The bishops continued: “Moreover, the Istanbul Convention also states that one of the causes of violence against women and domestic violence is religion and tradition.”
“Therefore, the Convention calls on the host to ‘take the necessary measures to promote changes in the social and cultural patterns of behavior of women and men with a view to eradicating prejudices, customs, traditions and all other practices which are based on the idea of the inferiority of women or on stereotyped roles for women and men,’ and to introduce ‘teaching material on issues such as equality between women and men, non‐stereotyped gender roles […] in formal curricula and at all levels of education.’”

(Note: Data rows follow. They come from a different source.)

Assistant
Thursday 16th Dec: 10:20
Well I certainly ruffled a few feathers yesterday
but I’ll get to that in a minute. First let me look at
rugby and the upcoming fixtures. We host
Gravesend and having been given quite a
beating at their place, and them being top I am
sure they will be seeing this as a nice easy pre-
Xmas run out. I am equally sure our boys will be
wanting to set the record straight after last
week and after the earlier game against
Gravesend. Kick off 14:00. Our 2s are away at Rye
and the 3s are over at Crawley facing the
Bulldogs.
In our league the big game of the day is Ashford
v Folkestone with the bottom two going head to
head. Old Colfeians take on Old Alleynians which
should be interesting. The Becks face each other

The bishops said that marriage — defined as “a permanent relationship between a woman and a man, and their complementary roles of motherhood and fatherhood” — was not a cultural stereotype. Rather, it was “the foundation of human life and society, in accordance with the will of the Creator himself.”
The statement was signed by the Presidium of the Polish Bishop’s Conference, which consists of bishops’ conference chairman Archbishop Stanisław Gądecki of Poznań, deputy chairman Archbishop Marek Jędraszewski of Kraków, and secretary general Bishop Artur G. Miziński, an auxiliary bishop of Lublin.

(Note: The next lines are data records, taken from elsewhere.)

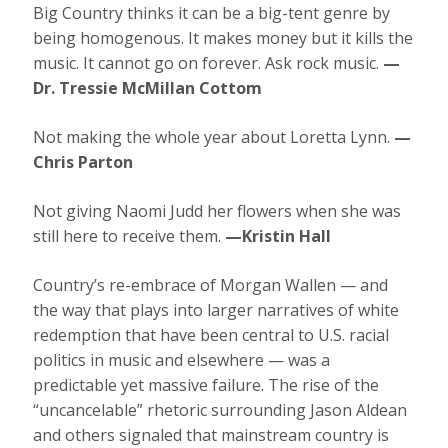
Big Country thinks it can be a big-tent genre by
being homogenous. It makes money but it kills the
music. It cannot go on forever. Ask rock music.
—
Dr. Tressie McMillan Cottom
Not making the whole year about Loretta Lynn.
—
Chris Parton
Not giving Naomi Judd her flowers when she was
still here to receive them.
—Kristin Hall
Country’s re-embrace of Morgan Wallen — and
the way that plays into larger narratives of white
redemption that have been central to U.S. racial
politics in music and elsewhere — was a
predictable yet massive failure. The rise of the
“uncancelable” rhetoric surrounding Jason Aldean
and others signaled that mainstream country is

Addressing Poles, the bishops said: “We also support, and we encourage you to support, any changes in Polish criminal law aimed at the greater protection and security of family life.”
“We would like to remind you that the main sources of crises in family life, which sometimes become pathological and lead to violence, are: alcoholism, drug addiction, and other addictions, as well as pornography of mass culture and the related objectification of women and dehumanization of sex life.”